_INSTRUCTIONS FOR THE TASK:_ Say how many lines in the records contain the string "Weiß", giving the number by itself.

_INFORMATION SHOWN:_
++++++++++++++++++++
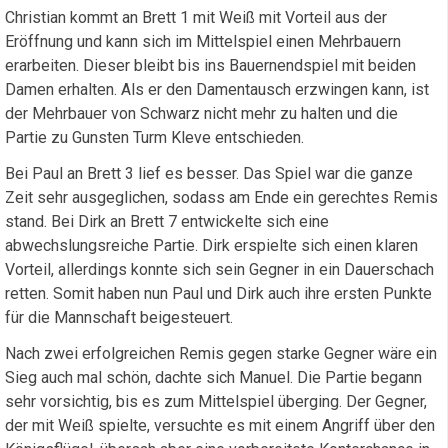
Christian kommt an Brett 1 mit Weiß mit Vorteil aus der
Eröffnung und kann sich im Mittelspiel einen Mehrbauern
erarbeiten. Dieser bleibt bis ins Bauernendspiel mit beiden
Damen erhalten. Als er den Damentausch erzwingen kann, ist
der Mehrbauer von Schwarz nicht mehr zu halten und die
Partie zu Gunsten Turm Kleve entschieden.
Bei Paul an Brett 3 lief es besser. Das Spiel war die ganze
Zeit sehr ausgeglichen, sodass am Ende ein gerechtes Remis
stand. Bei Dirk an Brett 7 entwickelte sich eine
abwechslungsreiche Partie. Dirk erspielte sich einen klaren
Vorteil, allerdings konnte sich sein Gegner in ein Dauerschach
retten. Somit haben nun Paul und Dirk auch ihre ersten Punkte
für die Mannschaft beigesteuert.
Nach zwei erfolgreichen Remis gegen starke Gegner wäre ein
Sieg auch mal schön, dachte sich Manuel. Die Partie begann
sehr vorsichtig, bis es zum Mittelspiel überging. Der Gegner,
der mit Weiß spielte, versuchte es mit einem Angriff über den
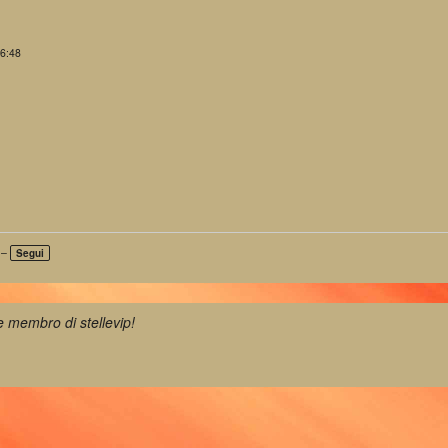
16:48
 –
Segui
 membro di stellevip!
++++++++++++++++++++
_FINISHED EXERCISE:_ 2